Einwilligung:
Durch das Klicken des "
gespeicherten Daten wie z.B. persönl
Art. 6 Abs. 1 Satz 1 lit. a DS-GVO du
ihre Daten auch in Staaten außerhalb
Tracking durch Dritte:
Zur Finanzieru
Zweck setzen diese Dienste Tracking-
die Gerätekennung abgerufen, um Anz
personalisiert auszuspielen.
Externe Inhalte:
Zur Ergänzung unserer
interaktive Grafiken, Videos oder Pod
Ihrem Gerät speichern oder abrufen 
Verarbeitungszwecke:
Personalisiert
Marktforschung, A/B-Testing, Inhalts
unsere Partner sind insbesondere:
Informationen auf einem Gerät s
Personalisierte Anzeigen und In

+ + + + + + +

» **To do**
Answer with one number only, the count of lines in the listing that hold the word "Daten".

» **Exercise answer**
2